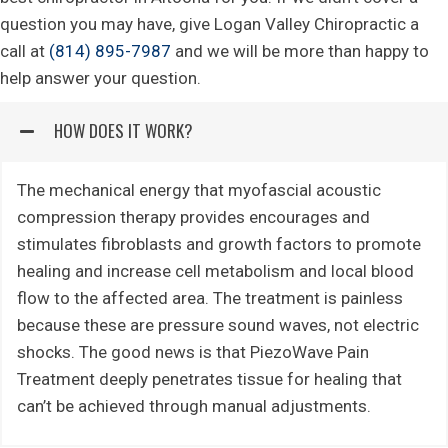
question you may have, give Logan Valley Chiropractic a
call at
(814) 895-7987
and we will be more than happy to
help answer your question.
HOW DOES IT WORK?
The mechanical energy that myofascial acoustic
compression therapy provides encourages and
stimulates fibroblasts and growth factors to promote
healing and increase cell metabolism and local blood
flow to the affected area. The treatment is painless
because these are pressure sound waves, not electric
shocks. The good news is that PiezoWave Pain
Treatment deeply penetrates tissue for healing that
can’t be achieved through manual adjustments.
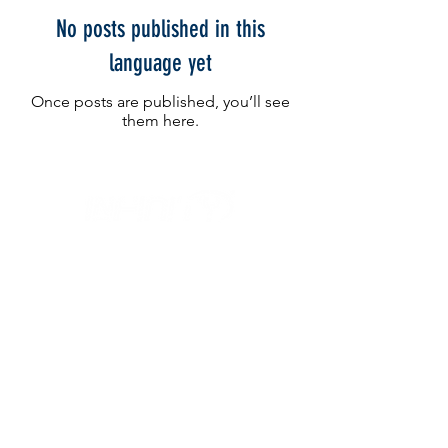
No posts published in this
language yet
Once posts are published, you’ll see
them here.
IL NEGOZIO c/o CERAMIX
Via S. Caterina da Siena, 24
22066 Mariano Comense (Co)
Italia
Cell.
328 9189993
/
393 886 8180
infinitysportcomo@gmail.com
OUR OPENING HOURS
Monday to Friday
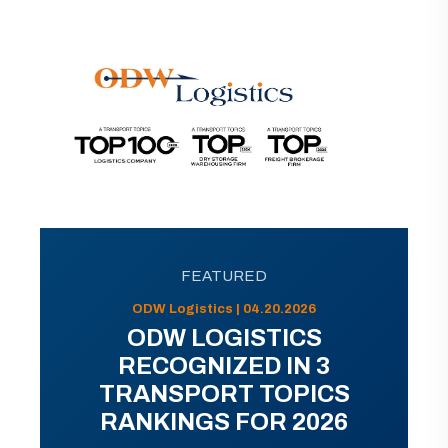
FEATURED
ODW Logistics | 04.20.2026
ODW LOGISTICS
RECOGNIZED IN 3
TRANSPORT TOPICS
RANKINGS FOR 2026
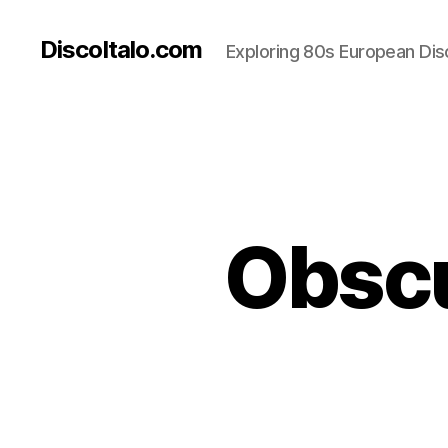
DiscoItalo.com
Exploring 80s European Dis
Obscu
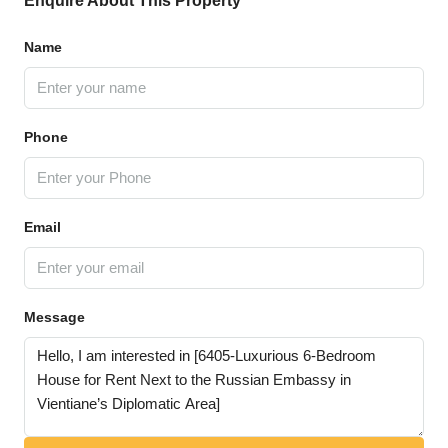
Enquire About This Property
Name
Phone
Email
Message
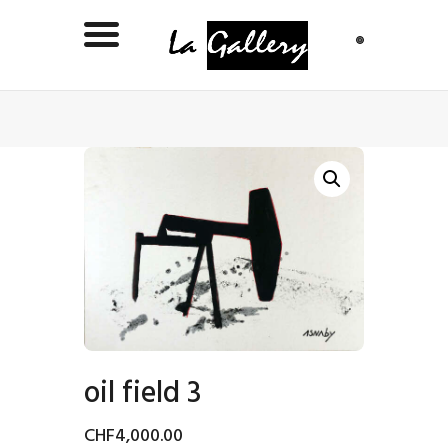
oil field 3
CHF
4,000
.
00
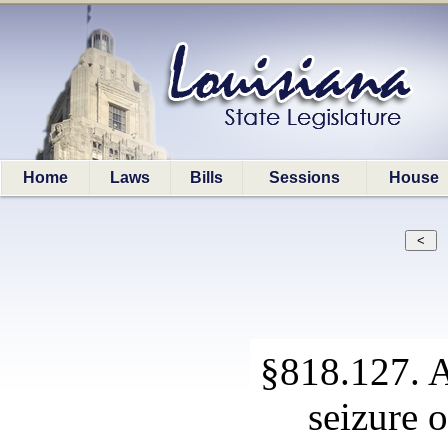
Home
Laws
Bills
Sessions
House
§818.127. A
seizure 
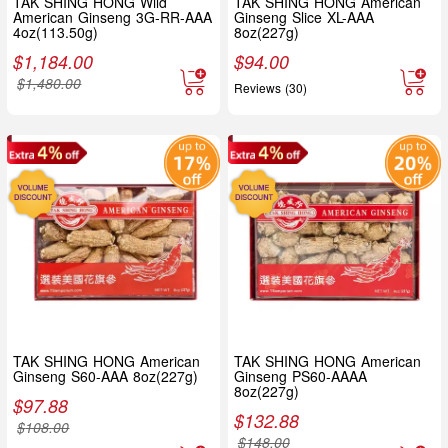
TAK SHING HONG Wild
TAK SHING HONG American
American Ginseng 3G-RR-AAA
Ginseng Slice XL-AAA
4oz(113.50g)
8oz(227g)
$
1,184.00
$
94.00
$
1,480.00
Reviews (30)
TAK SHING HONG American
TAK SHING HONG American
Ginseng S60-AAA 8oz(227g)
Ginseng PS60-AAAA
8oz(227g)
$
97.88
$
132.88
$
108.00
$
148.00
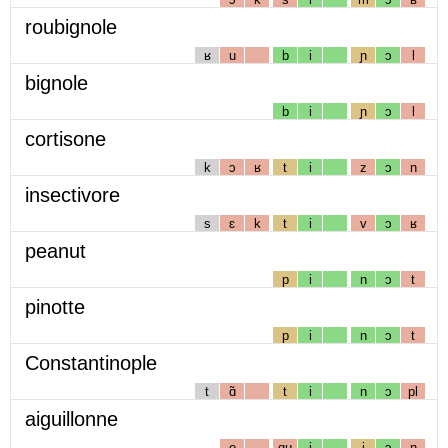
roubignole
ʁ
u
b
i
ɲ
ɔ
l
bignole
b
i
ɲ
ɔ
l
cortisone
k
ɔ
ʁ
t
i
z
ɔ
n
insectivore
s
ɛ
k
t
i
v
ɔ
ʁ
peanut
p
i
n
ɔ
t
pinotte
p
i
n
ɔ
t
Constantinople
t
ɑ̃
t
i
n
ɔ
pl
aiguillonne
e
gɥ
i
j
ɔ
n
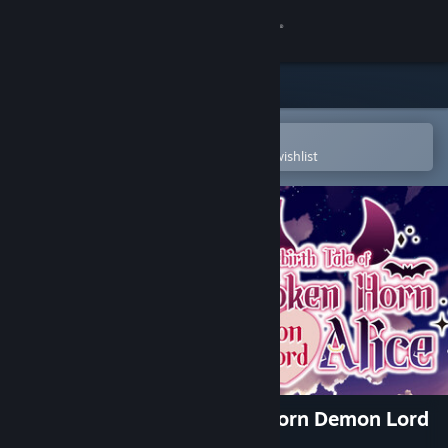
Sign in
Store
Community
Open in the Steam Mobile App
To easily purchase or add to your wishlist
About
Support
Change language
Get the Steam Mobile App
View desktop website
The Rebirth Tale of Broken Horn Demon Lord
Alice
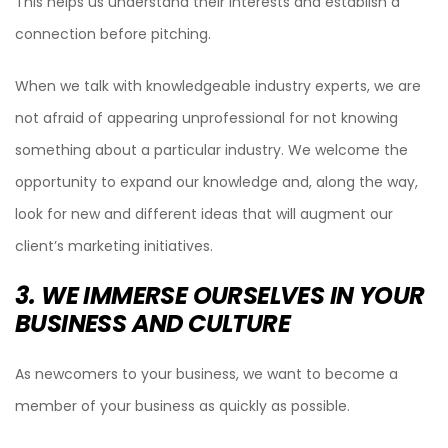
This helps us understand their interests and establish a
connection before pitching.
When we talk with knowledgeable industry experts, we are
not afraid of appearing unprofessional for not knowing
something about a particular industry. We welcome the
opportunity to expand our knowledge and, along the way,
look for new and different ideas that will augment our
client’s marketing initiatives.
3. WE IMMERSE OURSELVES IN YOUR
BUSINESS AND CULTURE
As newcomers to your business, we want to become a
member of your business as quickly as possible.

§ **Work order**: Transcribe the listing in full and omit the pictures.

§ **Output of the task**:
question you may have, give Logan Valley Chiropractic a
call at
(814) 895-7987
and we will be more than happy to
help answer your question.
HOW DOES IT WORK?
The mechanical energy that myofascial acoustic
compression therapy provides encourages and
stimulates fibroblasts and growth factors to promote
healing and increase cell metabolism and local blood
flow to the affected area. The treatment is painless
because these are pressure sound waves, not electric
shocks. The good news is that PiezoWave Pain
Treatment deeply penetrates tissue for healing that
can’t be achieved through manual adjustments.
No posts published in this
language yet
Once posts are published, you’ll see
them here.
IL NEGOZIO c/o CERAMIX
Via S. Caterina da Siena, 24
22066 Mariano Comense (Co)
Italia
Cell.
328 9189993
/
393 886 8180
infinitysportcomo@gmail.com
OUR OPENING HOURS
Monday to Friday
FEATURED
ODW Logistics | 04.20.2026
ODW LOGISTICS
RECOGNIZED IN 3
TRANSPORT TOPICS
RANKINGS FOR 2026
DiscoItalo.com
Exploring 80s European Dis
Obscu
Enquire About This Property
Name
Phone
Email
Message
oil field 3
CHF
4,000
.
00
Home
Laws
Bills
Sessions
House
§818.127. A
seizure 
TAK SHING HONG Wild
TAK SHING HONG American
American Ginseng 3G-RR-AAA
Ginseng Slice XL-AAA
4oz(113.50g)
8oz(227g)
$
1,184.00
$
94.00
$
1,480.00
Reviews (30)
TAK SHING HONG American
TAK SHING HONG American
Ginseng S60-AAA 8oz(227g)
Ginseng PS60-AAAA
8oz(227g)
$
97.88
$
132.88
$
108.00
$
148.00
roubignole
ʁ
u
b
i
ɲ
ɔ
l
bignole
b
i
ɲ
ɔ
l
cortisone
k
ɔ
ʁ
t
i
z
ɔ
n
insectivore
s
ɛ
k
t
i
v
ɔ
ʁ
peanut
p
i
n
ɔ
t
pinotte
p
i
n
ɔ
t
Constantinople
t
ɑ̃
t
i
n
ɔ
pl
aiguillonne
e
gɥ
i
j
ɔ
n
Sign in
Store
Community
Open in the Steam Mobile App
To easily purchase or add to your wishlist
About
Support
Change language
Get the Steam Mobile App
View desktop website
The Rebirth Tale of Broken Horn Demon Lord
Alice
This helps us understand their interests and establish a
connection before pitching.
When we talk with knowledgeable industry experts, we are
not afraid of appearing unprofessional for not knowing
something about a particular industry. We welcome the
opportunity to expand our knowledge and, along the way,
look for new and different ideas that will augment our
client’s marketing initiatives.
3. WE IMMERSE OURSELVES IN YOUR
BUSINESS AND CULTURE
As newcomers to your business, we want to become a
member of your business as quickly as possible.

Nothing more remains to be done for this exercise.